Pemerintah saat ini membutuhkan dana cukup besar untuk infrastruktur. Pembangunan itu dibiayai oleh pemerintah dengan menerbitkan SBN dan sebagian lagi dengan mengundang investor untuk berinvestasi di sektor infrastruktur. Nah, kami melihat struktur SBN saat ini banyak investor asing, sementara investor lokal masih kurang.
Kami ingin mendorong itu karena potensinya ada di perusahaan asuransi, dana pensiun, perusahaan sosial seperti BPJS, Taspen, yang memiliki likuiditas cukup. Kami tidak membuat batas atas dan bawah. Banyak perusahaan sudah membeli, ada yang sudah cukup tinggi sampai 40%, ada juga yang hanya 5%. Padahal, negara membutuhkan dana yang bersifat jangka panjang yang dimiliki oleh asuransi dan dana pensiun.
Kami buatkan aturan kewajiban bagi asuransi, dana pensiun untuk membeli SBN untuk jangka panjang misalnya 5—10 tahun. Kami dorong, misalnya ada kewajiban 20% dari dana investasi mereka beli SBN, tahun depan kami tingkatkan lagi 30%, dana pensiun juga begitu.
Apakah ada wacana khusus untuk mendukung program pemerintah?
Kami banyak berpartisipasi di kelompok kerja misalnya di sektor maritim, kami masuk melalui multifinance kerja sama dengan perusahan penjaminan, kemudian dengan asuransi masuk untuk pembiayaan maritim.
Kami juga masuk ke pertanian, kami dorong asuransi masuk ke sektor pertanian.

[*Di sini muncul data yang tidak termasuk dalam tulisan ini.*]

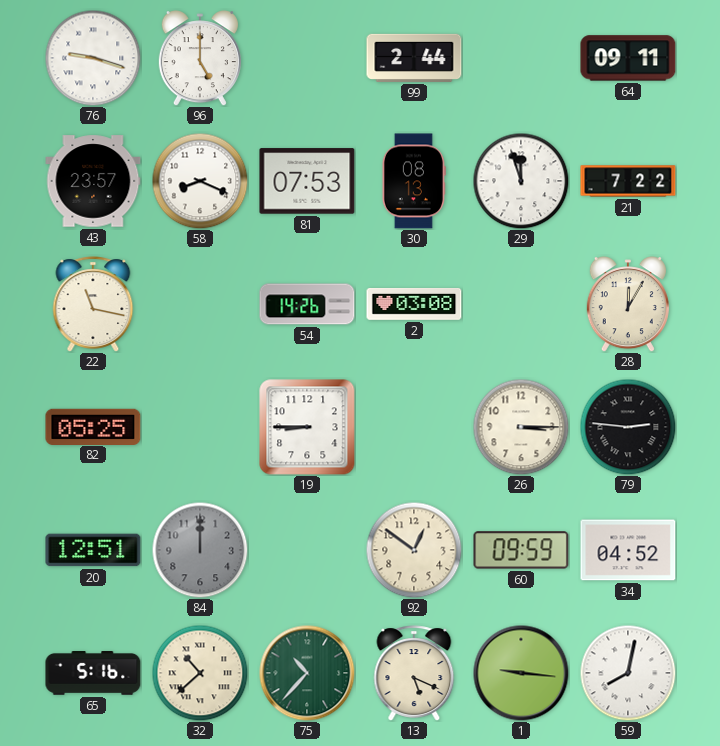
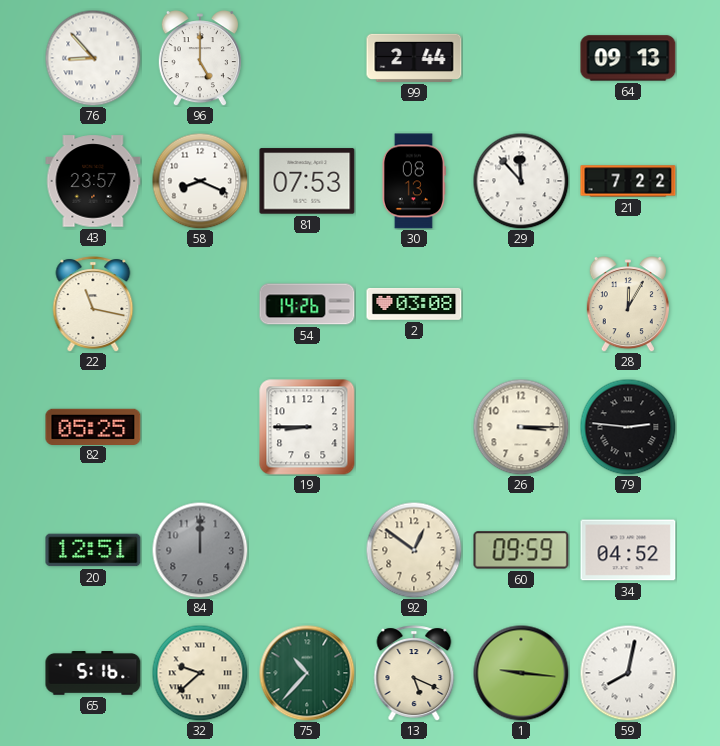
76: 9:18 -> 8:53
64: 09:11 -> 09:13
29: 11:57 -> 11:53
32: 10:38 -> 9:38
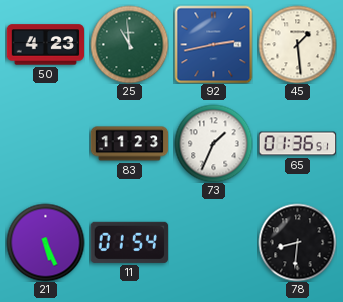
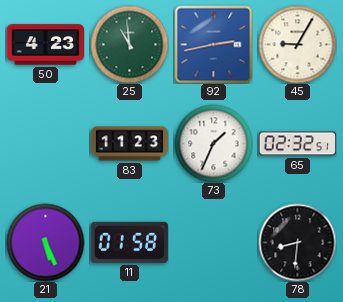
45: 1:29 -> 9:05
65: 01:36 -> 02:32
11: 01:54 -> 01:58
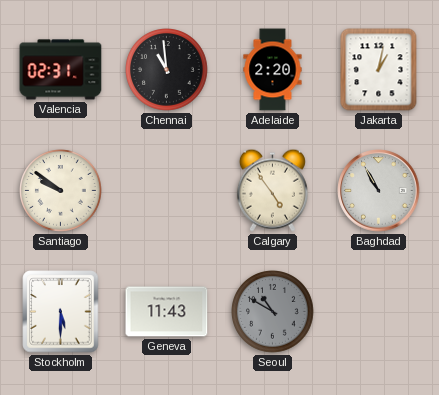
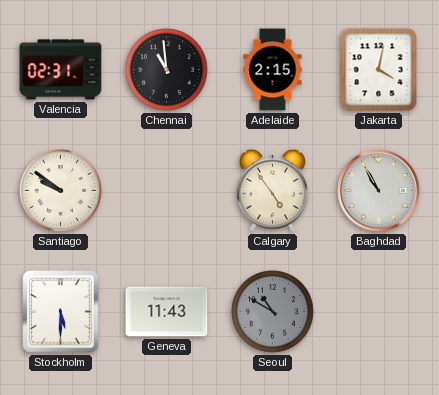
Adelaide: 2:20 -> 2:15
Jakarta: 1:02 -> 4:02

Melalui program asuransi pertanian, program ini berkelanjutan. Target tahun lalu mencapai 1 juta ha, sampai sekarang baru 40%.
Memang ada kerja sama Kementerian Pertanian tetapi sosialisasi ke petani ini tidak mudah, walaupun disubsidi pemerintah tetapi pemahaman masyarakat juga penting. Program ini akan terus berlanjut karena pemerintah menargetkan, misal tercapai 1 juta ha, naik lagi menjadi 2 juta ha, lalu suatu saat mencapai 12 juta ha-15 juta ha, bisa diasuransikan semuanya.
Kami juga mendorong IKNB tahun ini untuk membantu asuransi peternakan. Kami sudah berbicara dengan Kementerian Pertanian supaya ternak bisa disertifikasi. Jadi jika petani memiliki sapi atau kerbau, ternaknya itu disertifikasi, nah sertifikat itu bisa digadai untuk dapatkan uang untuk bercocok tanam.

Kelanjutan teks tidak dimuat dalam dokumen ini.